Ruth’s love affair with Gourmet started when she was 8 years old and she visited a used book shop with her father. On the floor were some old Gourmet magazines, and one had a story in it about eating lobster in Maine.
“A story called ‘Night of Lobster’ caught my eye, and as I began to read, the walls faded, the shop around me vanishing until I was sprawled on the sands of a small island off the coast of Maine. The tide was coming in, water tickling my feet as it crept across the beach. It was deep night, the sky like velvet, spangled with stars.
“Much later I understood how lucky I was to have stumbled on that story. The author, Robert P. Tristram Coffin, was the poet laureate of Maine and a Pulitzer Prize winner with such an extraordinary gift for words that I could hear the hiss of a giant kettle and feel the bonfire burning as the flames leapt into the night. The fine spicy fragrance of lobster was so real to me that I reached for one, imagined tossing it from hand to hand until the shell was cool enough to crack. The meat was tender, briny, rich. Somewhere off in the distance a fish splashed, then swam silently away.”

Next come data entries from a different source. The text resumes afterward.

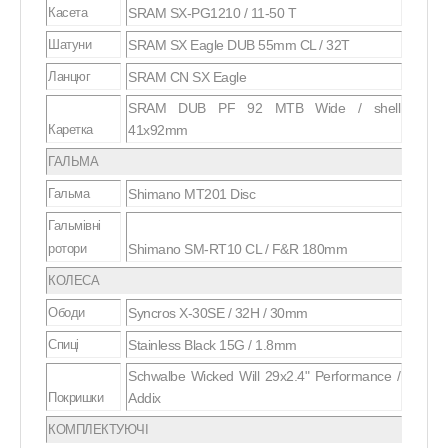
Касета
SRAM SX-PG1210 / 11-50 T
Шатуни
SRAM SX Eagle DUB 55mm CL / 32T
Ланцюг
SRAM CN SX Eagle
SRAM DUB PF 92 MTB Wide / shell
Каретка
41x92mm
ГАЛЬМА
Гальма
Shimano MT201 Disc
Гальмівні
ротори
Shimano SM-RT10 CL / F&R 180mm
КОЛЕСА
Ободи
Syncros X-30SE / 32H / 30mm
Спиці
Stainless Black 15G / 1.8mm
Schwalbe Wicked Will 29x2.4" Performance /
Покришки
Addix
КОМПЛЕКТУЮЧІ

She loved the magazine and learned to cook. But she never imagined that she would be the editor in chief of a magazine such as Gourmet, have staff, a clothing budget, a driver and a large salary. Ruth gets to know the staff, the chefs in the test kitchen, the publicists, artists, and photographers. It’s an unknown and ever-changing world, and Ruth struggles to understand its dynamics. Her goal is to create a magazine that cooks want to buy, read and try the recipes in it – recipes that are not too complicated, but still gourmet.
Ruth is a wonderful writer. She’s written cookbooks and memoirs. Some of my favorites are Tender at the Bone: Growing Up at the Table, and Sapphires and Garlic: The Secret Life of a Critic in Disguise. And her novel, Delicious!, is fantastic foodie fiction.